Seit einigen Jahren wohnt sie in einem Haus mit großem Garten, ihre
Handvoll Nachbarn leben entweder schon immer hier und versuchen, sich
mit einer Mischung aus Landwirtschaft und Sozialhilfe, Arbeitslosenhilfe
und ABM-Stellen über Wasser zu halten. Oder sie arbeiten in Greifswald
oder Stralsund und sind zugezogen, da Häuser und Bauland hier so billig
sind.
Die Geschichte: Vor ungefähr zwei Jahren wurde Nils von mehreren
Neonazis direkt nach der Schule an der Bushaltestelle so schwer
zusammengeschlagen, dass er ins Krankenhaus gebracht werden musste. Er
wurde mit Stahlkappenstiefeln ins Gesicht und in den ganzen Körper
getreten, bis er das Bewusstsein verlor. Dabei riefen die Neonazis: »Das
ist für deine Schwester, die Zecke!« Seine Mitschüler und der Busfahrer
schritten nicht ein, sondern sahen einfach zu. Zu der Zeit war Nils ein
ganz normaler Junge ohne besondere Kleidungs- oder Stil-Vorlieben und
ohne besondere politische Interessen.
Nach dem Krankenhausaufenthalt änderte sich seine Einstellung: er suchte
den Kontakt zu Antifa-Gruppen und fing an, sich gegen Rechtsextremismus
und Neonazis zu engagieren. Zu Sonja sagte er: »Das tat verdammt weh,
aber die kriegen mich nicht klein.« Um das zu demonstrieren, hat er sich
dann einen ›Iro‹ (Punk-Haarschnitt) geschnitten und seinen Kleidungsstil
verändert. Er fing an Sachen zu tragen, die in den Kleidungscodes der
Jugendlichen der linken Szene zugeordnet werden. Auch Sonja ließ den
Vorfall nicht auf sich beruhen: Sie wandte sich an die Klassenlehrerin,
den Schulleiter und die Polizei.
Was sie dort erlebte, beschreibt sie in einer Mischung aus Wut und
Ironie – »als ein Gebräu aus Ignoranz, Angst und Dummheit: Die Polizei
war nicht bereit, bei der Aufnahme des Vorfalls die Bezeichnung
›rechtsextreme‹ Jugendliche oder Neonazis zu benutzen, sondern ließ sich
nur dazu bewegen, von ›kahl geschorenen Jugendlichen‹ zu sprechen.« Die
Klassenlehrerin weigerte sich, irgendetwas zu unternehmen, da sie
befürchtete, ihr könnten von den Neonazis die Reifen aufgestochen
werden, »da mischt man sich besser nicht ein.« Als der Schulleiter nach
mehrmaligen vergeblichen Versuchen endlich Zeit für einen Termin fand,
tat er den Vorfall als »normale Rangelei unter Jugendlichen« ab.

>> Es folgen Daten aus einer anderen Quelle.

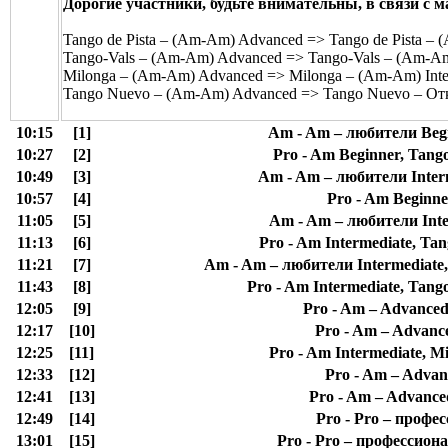
Дорогие участники, будьте внимательны, в связи с
Tango de Pista – (Am-Am) Advanced => Tango de Pista – (
Tango-Vals – (Am-Am) Advanced => Tango-Vals – (Am-Am)
Milonga – (Am-Am) Advanced => Milonga – (Am-Am) Inte
Tango Nuevo – (Am-Am) Advanced => Tango Nuevo – От
10:15
[1]
Am - Am – любители Begi
10:27
[2]
Pro - Am Beginner, Tango
10:49
[3]
Am - Am – любители Interm
10:57
[4]
Pro - Am Beginne
11:05
[5]
Am - Am – любители Inte
11:13
[6]
Pro - Am Intermediate, Tan
11:21
[7]
Am - Am – любители Intermediate, 
11:43
[8]
Pro - Am Intermediate, Tango
12:05
[9]
Pro - Am – Advanced
12:17
[10]
Pro - Am – Advanc
12:25
[11]
Pro - Am Intermediate, M
12:33
[12]
Pro - Am – Advan
12:41
[13]
Pro - Am – Advance
12:49
[14]
Pro - Pro – профес
13:01
[15]
Pro - Pro – профессиона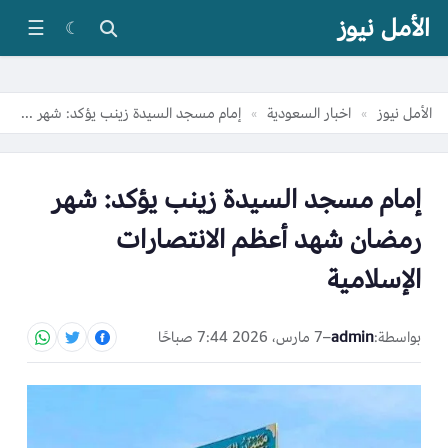
الأمل نيوز
☰
☾
الأمل نيوز
اخبار السعودية
إمام مسجد السيدة زينب يؤكد: شهر رمضان شهد أعظم الانتصارات الإسلامية
»
»
إمام مسجد السيدة زينب يؤكد: شهر
رمضان شهد أعظم الانتصارات
الإسلامية
بواسطة:
admin
–
7 مارس، 2026 7:44 صباحًا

Besonders wichtig war ihm dabei die Feststellung, dass es an seiner
Schule keine Neonazis gebe. Folgerichtig lehnte er auch Sonjas
Vorschläge ab, an der Schule Projekte gegen Rechtsradikalismus zu
initiieren: »Kein Bedarf.« Sonja kann und will nicht verstehen, dass
Menschen auf so eine Gewalttätigkeit – ein Jugendlicher wird brutal
zusammengeschlagen – derart ignorant reagieren. »Nichts hören, nichts
sehen, nichts sagen und unter keinen Umständen etwas dagegen unternehmen
scheint hier die Devise zu sein.« Für Nils wurde die Situation an der
Schule immer unerträglicher. Beinahe täglich wurde er psychisch und
physisch von Rechten angegriffen. Sie forderten ihn auf, seine Mutter
dazu zu bringen, die Anzeige zurückzuziehen, »wenn nicht, würden sie ihr
blaues Wunder erleben.«
Wenn er sich gegen die verbalen und körperlichen Attacken wehrte, musste
nur er disziplinarische Maßnahmen der Schule über sich ergehen lassen.
Seine Leistungen wurden immer schlechter und er hatte »keinen Bock mehr,
zur Schule zu gehen.« Lange passierte dann gar nichts. Daraufhin ließ
sich Sonja einen Termin bei einem Landtagsabgeordneten der PDS
vermitteln. Der hakte über eine Anfrage beim zuständigen Ministerium
nach, was denn nun in dieser Sache unternommen worden sei. Erst das
brachte den Stein ins Rollen, es wurde ein Strafverfahren eingeleitet.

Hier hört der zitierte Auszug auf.